YOUR TASK — Please retype the data in full and exactly; the pictures are not part of the copy.

Stored dataset items —
**********

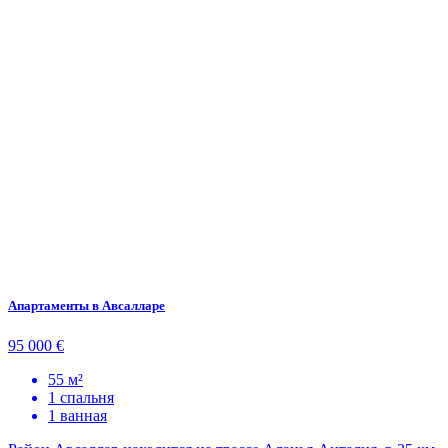
Апартаменты в Авсалларе
95 000 €
55 м²
1 спальня
1 ванная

**********

WRITTEN REPLY —
Апартаменты в Авсалларе
95 000 €
55 м²
1 спальня
1 ванная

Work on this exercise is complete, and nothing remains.